I don’t want a comic shop. I want a large-scale, landmark, graphic novel bookstore. A Bookstore. There are many, many differences. A comic shop might fit comfortably in one corner on the monstrosity I’m envisioning — if we bothered to back-stock comics. In comments, here and there, at least one person has noted that my dream of a Graphic Novel Bookstore already exists. He points out that it’s called a ‘comic shop’ and that a GN-only bookstore should best be referred to as ‘a shitty comic book shop’ — his wording, not mine.

Since I sell books for a living (a $25 Billion dollar industry, I’d like to point out, as opposed to just $160 Million for comic shops — and citing that same source (John Miller @ ComiChron), book stores sold $215 Million in graphic novels over the same time period — $50MM over and above the direct market, and book stores don’t usually sell floppies; and those that do can’t claim the Wednesday crowds.) I feel bookstores are a much better business model.

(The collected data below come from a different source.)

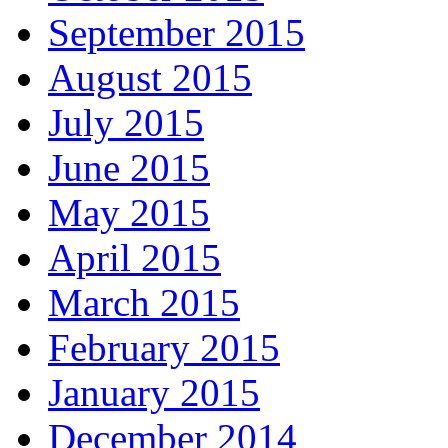
September 2015
August 2015
July 2015
June 2015
May 2015
April 2015
March 2015
February 2015
January 2015
December 2014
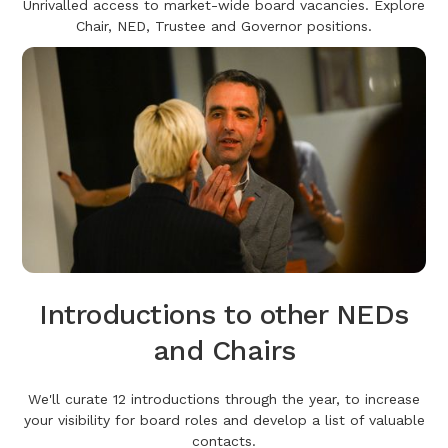
Unrivalled access to market-wide board vacancies. Explore
Chair, NED, Trustee and Governor positions.
Introductions to other NEDs
and Chairs
We'll curate 12 introductions through the year, to increase
your visibility for board roles and develop a list of valuable
contacts.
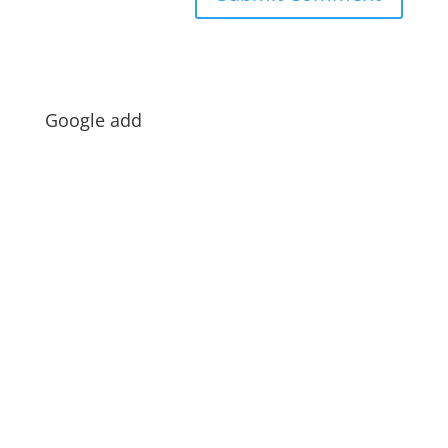
Google add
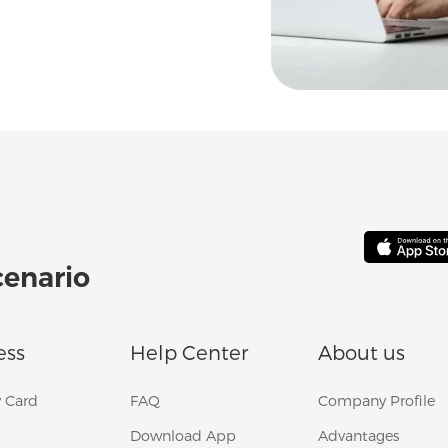
cenario
ess
Help Center
About us
 Card
FAQ
Company Profile
Download App
Advantages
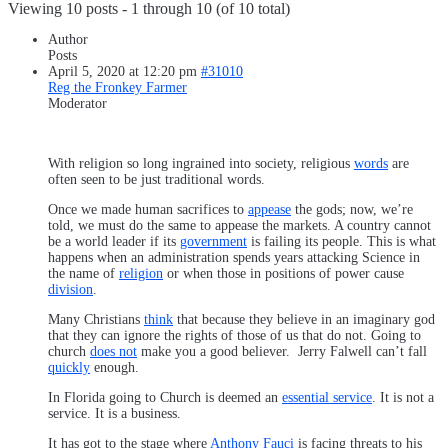
Viewing 10 posts - 1 through 10 (of 10 total)
Author
Posts
April 5, 2020 at 12:20 pm
#31010
Reg the Fronkey Farmer
Moderator
With religion so long ingrained into society, religious
words
are
often seen to be just traditional words.
Once we made human sacrifices to
appease
the gods; now, we’re
told, we must do the same to appease the markets. A country cannot
be a world leader if its
government
is failing its people. This is what
happens when an administration spends years attacking Science in
the name of
religion
or when those in positions of power cause
division
.
Many Christians
think
that because they believe in an imaginary god
that they can ignore the rights of those of us that do not. Going to
church
does not
make you a good believer. Jerry Falwell can’t fall
quickly
enough.
In Florida going to Church is deemed an
essential service
. It is not a
service. It is a business.
It has got to the stage where
Anthony Fauci
is facing threats to his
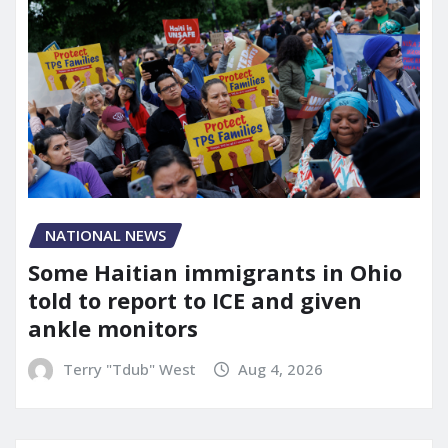
NATIONAL NEWS
Some Haitian immigrants in Ohio
told to report to ICE and given
ankle monitors
Terry "Tdub" West
Aug 4, 2026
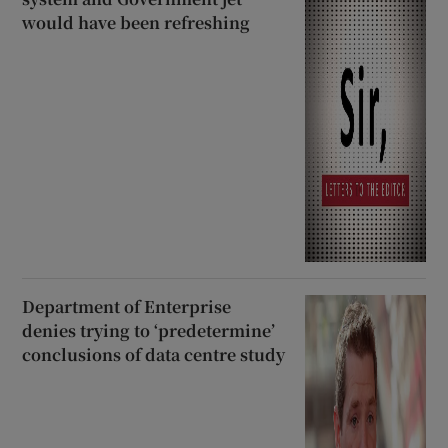
would have been refreshing
Department of Enterprise
denies trying to ‘predetermine’
conclusions of data centre study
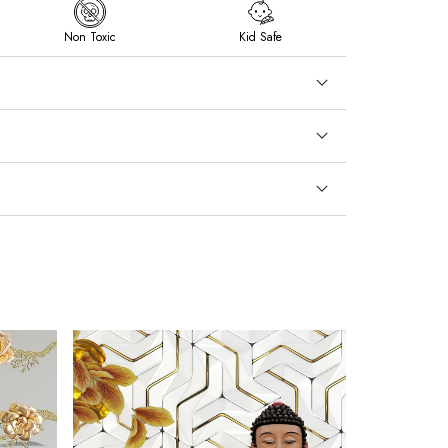
Non Toxic
Kid Safe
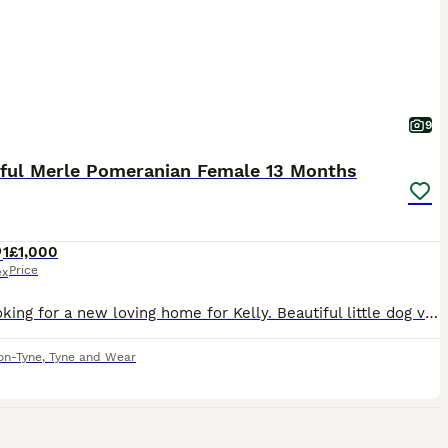
9
iful Merle Pomeranian Female 13 Months
1
£1,000
Price
ex
I am looking for a new loving home for Kelly. Beautiful little dog very bubbly personality very loving and affectionate. Due to family circumstances she is in need of a new home. Fully vaccinated, microchipped. No health issues, she is 13 months old born in June 2025. Gets on with other dogs, has been brought up around children. She isn’t barky or yappy. Please get in touc
on-Tyne
,
Tyne and Wear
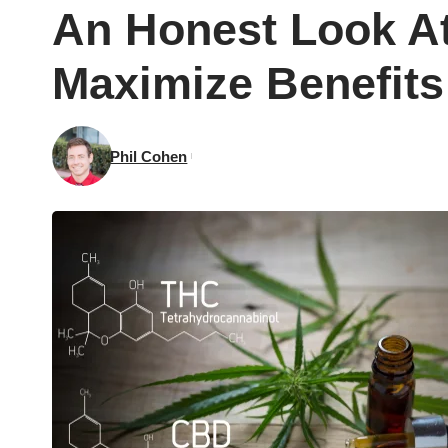
An Honest Look A
Maximize Benefits
Phil Cohen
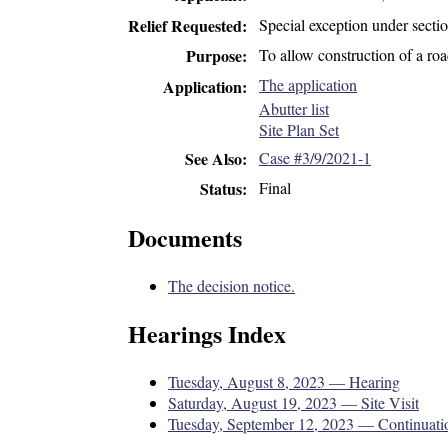
Special exception under secti
Relief Requested
To allow construction of a roa
Purpose
The application
Application
Abutter list
Site Plan Set
Case #3/9/2021-1
See Also
Final
Status
Documents
The decision notice.
Hearings Index
Tuesday, August 8, 2023 — Hearing
Saturday, August 19, 2023 — Site Visit
Tuesday, September 12, 2023 — Continuati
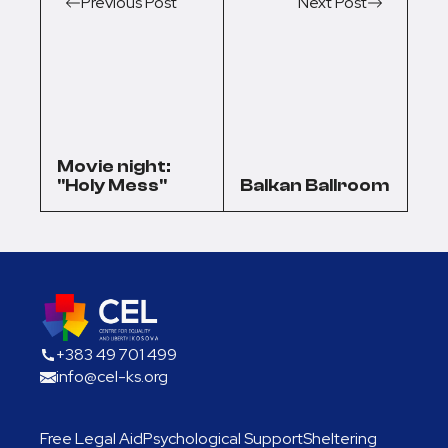
Previous Post
Next Post
Movie night:
"Holy Mess"
Balkan Ballroom
+383 49 701 499
info@cel-ks.org
Free Legal Aid
Psychological Support
Sheltering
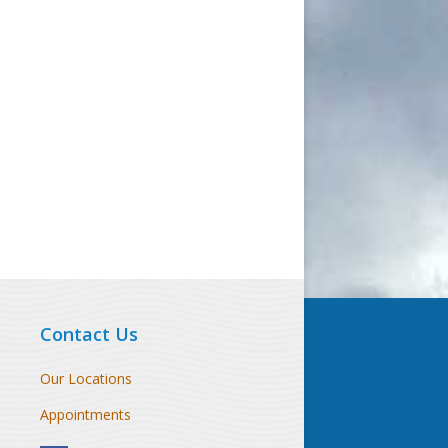
Contact Us
Our Locations
Appointments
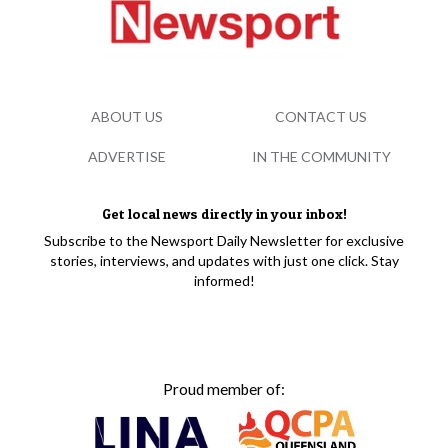
ABOUT US
CONTACT US
ADVERTISE
IN THE COMMUNITY
Get local news directly in your inbox!
Subscribe to the Newsport Daily Newsletter for exclusive
stories, interviews, and updates with just one click. Stay
informed!
Proud member of:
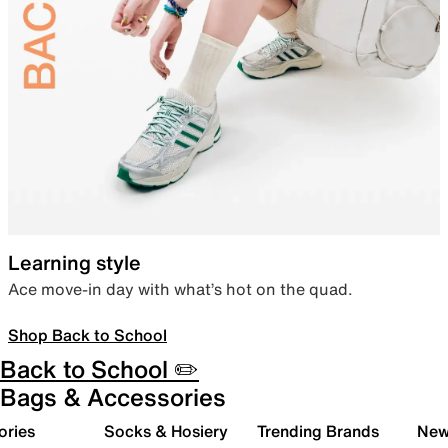
Learning style
Ace move-in day with what’s hot on the quad.
Shop Back to School
Back to School ✏️
Bags & Accessories
ories
Socks & Hosiery
Trending Brands
New 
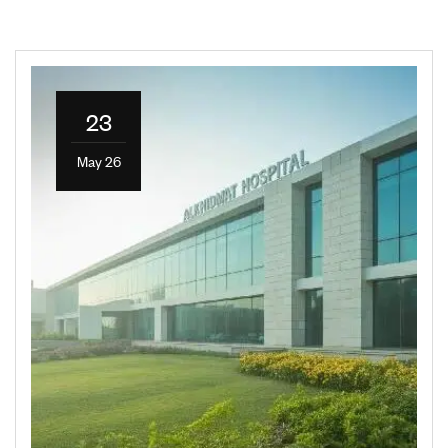
23
May 26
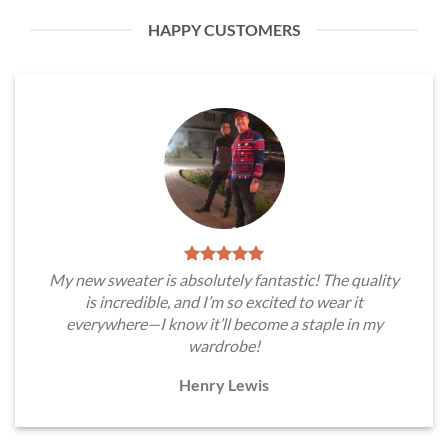
HAPPY CUSTOMERS
My new sweater is absolutely fantastic! The quality
is incredible, and I’m so excited to wear it
everywhere—I know it’ll become a staple in my
wardrobe!
Henry Lewis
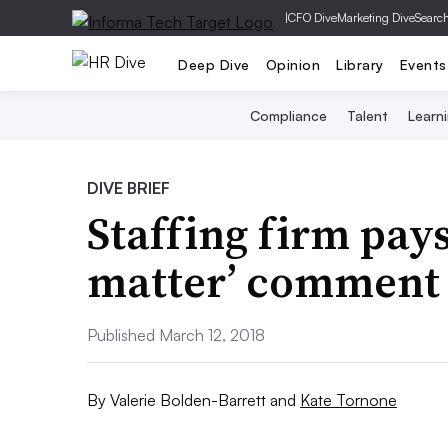
|
CFO Dive
Marketing Dive
Searc
Deep Dive
Opinion
Library
Events
Compliance
Talent
Learn
DIVE BRIEF
Staffing firm pays
matter’ comment
Published March 12, 2018
By
Valerie Bolden-Barrett
and
Kate Tornone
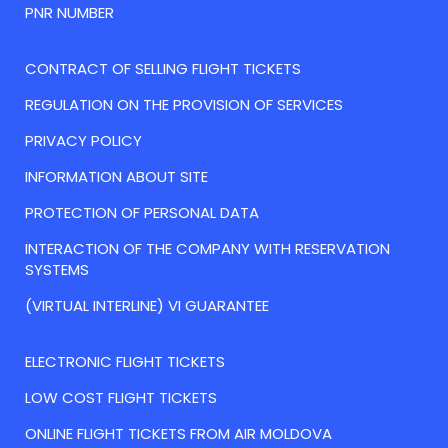
PNR NUMBER
CONTRACT OF SELLING FLIGHT TICKETS
REGULATION ON THE PROVISION OF SERVICES
PRIVACY POLICY
INFORMATION ABOUT SITE
PROTECTION OF PERSONAL DATA
INTERACTION OF THE COMPANY WITH RESERVATION
SYSTEMS
(VIRTUAL INTERLINE) VI GUARANTEE
ELECTRONIC FLIGHT TICKETS
LOW COST FLIGHT TICKETS
ONLINE FLIGHT TICKETS FROM AIR MOLDOVA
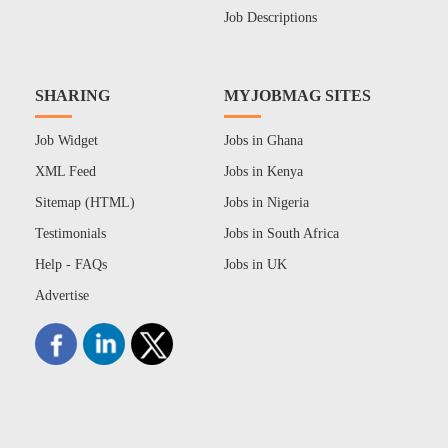
Job Descriptions
SHARING
MYJOBMAG SITES
Job Widget
Jobs in Ghana
XML Feed
Jobs in Kenya
Sitemap (HTML)
Jobs in Nigeria
Testimonials
Jobs in South Africa
Help - FAQs
Jobs in UK
Advertise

One could argue that there’s no need to re-invent the wheel — unless the differences we’re considering are like the difference between a wheel and a tank’s continuous track — or between a wheel and the skirt of a hovercraft.

There’s always another way to cross the same old ground.

$50 Million in sales over and above the ‘comic shops’, just in Graphic Novels. And I’ve salt for this wound:

In past columns I’ve estimated there are 1500 or so book ‘superstores’, the big box stores run by the likes of Borders and B&N; from the Diamond PR Boilerplate,

DIAMOND COMIC DISTRIBUTORS, INC. — the world’s largest distributor of English-language comic books and related merchandise — is based in Timonium, MD, with strategically located Distribution Centers servicing more than 4,000 specialty retailers worldwide.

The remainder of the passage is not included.